▸ **PROMPT**
Where does "passe" occur in the listing? Copy every line that holds it.
━━━━━━
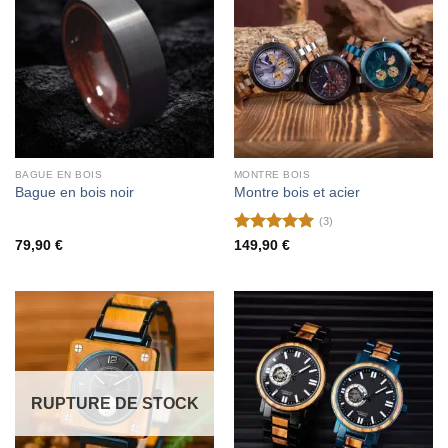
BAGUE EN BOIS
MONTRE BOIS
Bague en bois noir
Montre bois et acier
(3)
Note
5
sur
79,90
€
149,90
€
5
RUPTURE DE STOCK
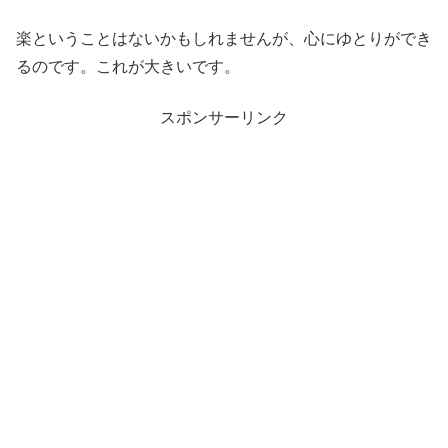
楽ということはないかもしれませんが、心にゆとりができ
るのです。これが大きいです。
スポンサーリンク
━━━━━━
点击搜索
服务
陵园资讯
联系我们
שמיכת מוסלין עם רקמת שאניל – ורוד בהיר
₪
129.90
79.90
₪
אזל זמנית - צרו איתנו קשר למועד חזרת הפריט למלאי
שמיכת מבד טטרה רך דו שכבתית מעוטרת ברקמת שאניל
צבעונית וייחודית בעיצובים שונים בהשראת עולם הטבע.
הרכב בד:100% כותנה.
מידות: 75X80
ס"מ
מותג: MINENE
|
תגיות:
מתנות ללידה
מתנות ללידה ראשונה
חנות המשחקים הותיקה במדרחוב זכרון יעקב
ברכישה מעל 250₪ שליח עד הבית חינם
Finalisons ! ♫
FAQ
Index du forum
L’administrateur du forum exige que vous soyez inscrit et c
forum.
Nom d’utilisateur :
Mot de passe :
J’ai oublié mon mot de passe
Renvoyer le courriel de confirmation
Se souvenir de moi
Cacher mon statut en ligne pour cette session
━━━━━━
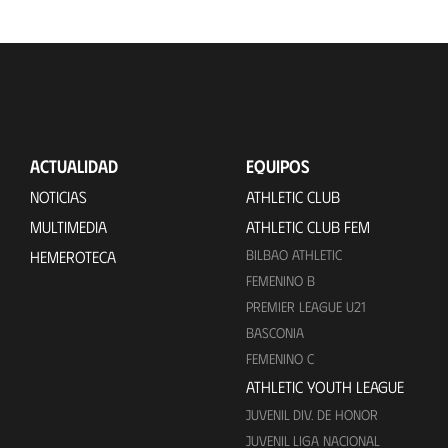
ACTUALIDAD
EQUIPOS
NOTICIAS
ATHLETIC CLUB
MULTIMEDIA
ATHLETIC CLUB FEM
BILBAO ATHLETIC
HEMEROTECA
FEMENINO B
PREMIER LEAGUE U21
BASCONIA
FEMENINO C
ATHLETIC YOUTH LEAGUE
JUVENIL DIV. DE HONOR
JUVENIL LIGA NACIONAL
━━━━━━
▸ **EXPECTED OUTPUT**
Mot de passe :
J’ai oublié mon mot de passe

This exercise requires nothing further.